Among the key levels of potential support to watch, $2222 is the first line of defence for the bulls, should gold break $2300 support decisively. Below that level, $2146, which corresponds with the December 2023 high, is also an interesting level to watch. The most significant support area on gold is the zone between $2075 to $2081. Here, gold had formed a high in 2020, 2022 and on a couple of occasions in 2023. Once strong resistance, this is now the most important support zone to keep an eye on in the event of deep pullback. What’s more, the 50-week moving average also converges here as well.

A word or two on silver

Gold forecast - a word on silver

Source: TradingView.com

Silver also broke above a major resistance area of $29-$30 this year, although demand concerns over China meant the breakout would quickly run into trouble. Still, the white metal has lots of ground to make up on the yellow metal and the second half of the year could see it narrow the price gap to near the historical average.
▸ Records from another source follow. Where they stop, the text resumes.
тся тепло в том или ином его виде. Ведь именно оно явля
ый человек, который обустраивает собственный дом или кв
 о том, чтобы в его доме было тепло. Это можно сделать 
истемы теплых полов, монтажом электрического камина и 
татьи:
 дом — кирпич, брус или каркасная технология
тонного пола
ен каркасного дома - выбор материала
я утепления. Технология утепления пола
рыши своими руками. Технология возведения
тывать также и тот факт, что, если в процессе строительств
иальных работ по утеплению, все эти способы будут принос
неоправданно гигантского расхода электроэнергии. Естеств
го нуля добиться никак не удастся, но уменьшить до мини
A potential rise back above $30 is what could trigger the next phase of technical buying pressure now that the RSI is no longer at ‘overbought’ levels of 70 and above. A potential rise to $35 on silver should not come as surprise in the months ahead.

In a nutshell

To summarise, we maintain a bullish gold forecast for the second half of 2024 and expect to see new record highs above $2450, especially if the Fed opts for more than one rate cut this year as a result of a sharper-than-expected drop in inflation. Silver, meanwhile, could rally to $35 in light of its significant breakout earlier this year.